• Assignment:
Within the listing below, filter for "that" and copy every matching line.

- - -

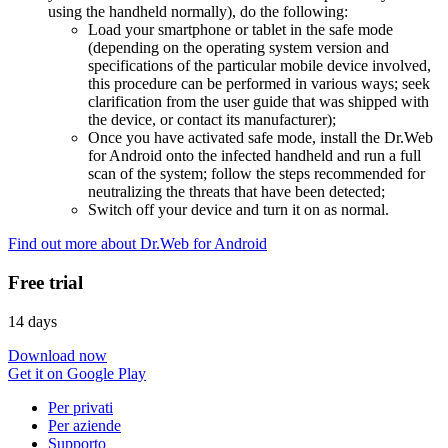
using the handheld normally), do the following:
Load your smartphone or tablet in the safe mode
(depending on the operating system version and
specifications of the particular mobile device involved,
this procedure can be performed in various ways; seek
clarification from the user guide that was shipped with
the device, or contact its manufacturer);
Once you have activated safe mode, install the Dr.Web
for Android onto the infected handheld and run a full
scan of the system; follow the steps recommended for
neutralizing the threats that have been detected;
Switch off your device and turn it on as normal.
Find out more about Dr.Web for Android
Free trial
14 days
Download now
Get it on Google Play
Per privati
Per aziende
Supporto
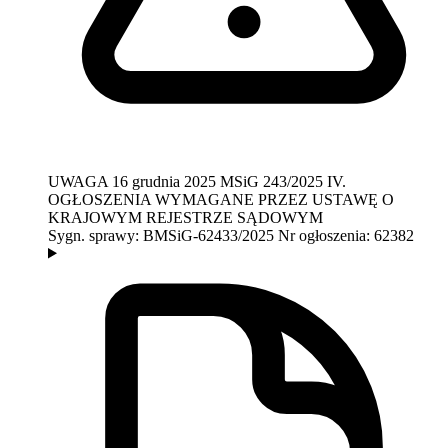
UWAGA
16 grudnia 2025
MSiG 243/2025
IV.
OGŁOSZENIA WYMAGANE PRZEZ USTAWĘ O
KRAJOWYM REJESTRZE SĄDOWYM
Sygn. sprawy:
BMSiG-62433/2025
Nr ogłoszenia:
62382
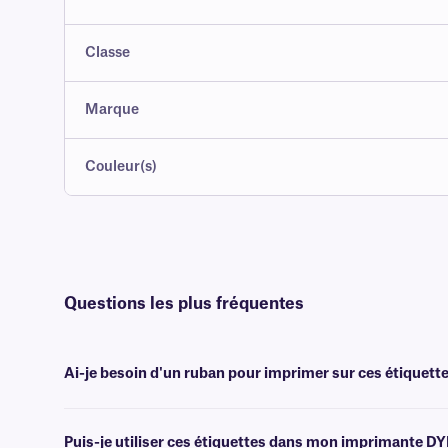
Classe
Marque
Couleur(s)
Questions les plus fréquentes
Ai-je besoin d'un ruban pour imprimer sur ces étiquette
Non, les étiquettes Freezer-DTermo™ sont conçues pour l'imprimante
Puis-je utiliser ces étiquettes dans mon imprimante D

- - -

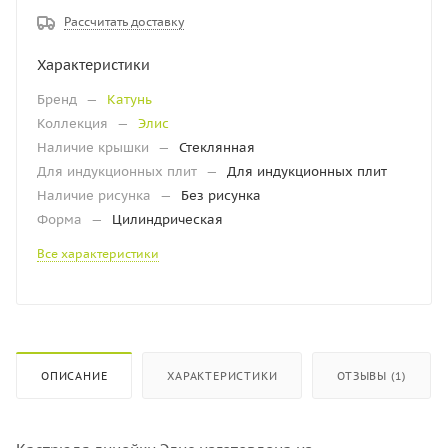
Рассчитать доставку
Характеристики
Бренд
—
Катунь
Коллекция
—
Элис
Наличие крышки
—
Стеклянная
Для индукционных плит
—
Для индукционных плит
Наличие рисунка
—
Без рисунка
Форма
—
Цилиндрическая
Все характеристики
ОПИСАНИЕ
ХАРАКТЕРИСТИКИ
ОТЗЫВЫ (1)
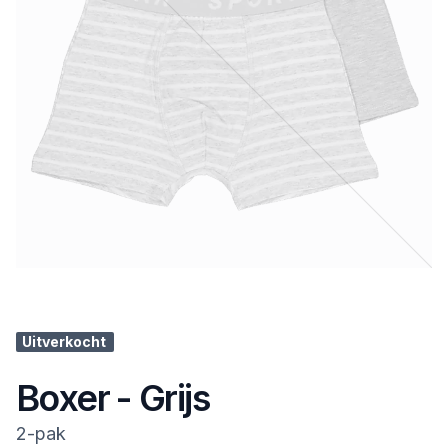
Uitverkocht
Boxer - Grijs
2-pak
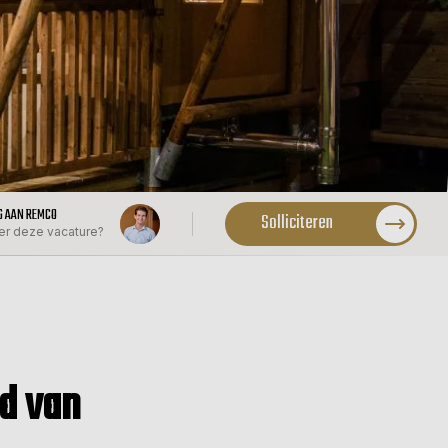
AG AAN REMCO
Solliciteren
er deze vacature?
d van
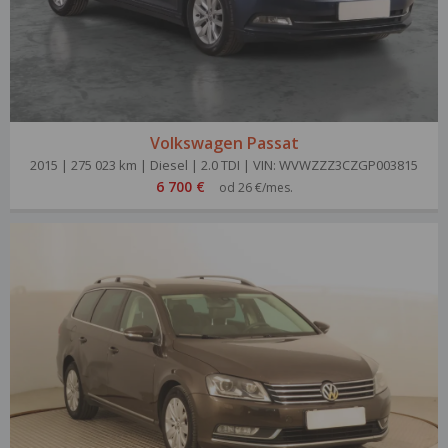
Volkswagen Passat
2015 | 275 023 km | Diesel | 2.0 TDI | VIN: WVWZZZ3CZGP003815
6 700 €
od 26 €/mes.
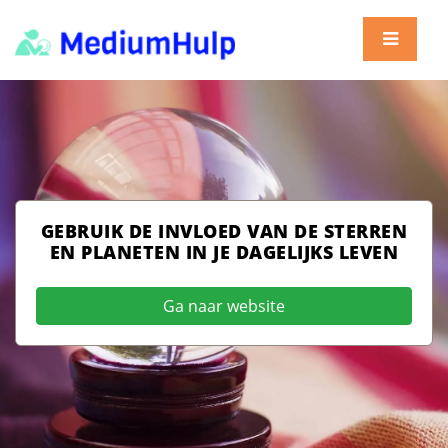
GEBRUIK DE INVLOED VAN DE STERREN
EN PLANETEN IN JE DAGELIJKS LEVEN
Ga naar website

- - -

• Your response:
clarification from the user guide that was shipped with
neutralizing the threats that have been detected;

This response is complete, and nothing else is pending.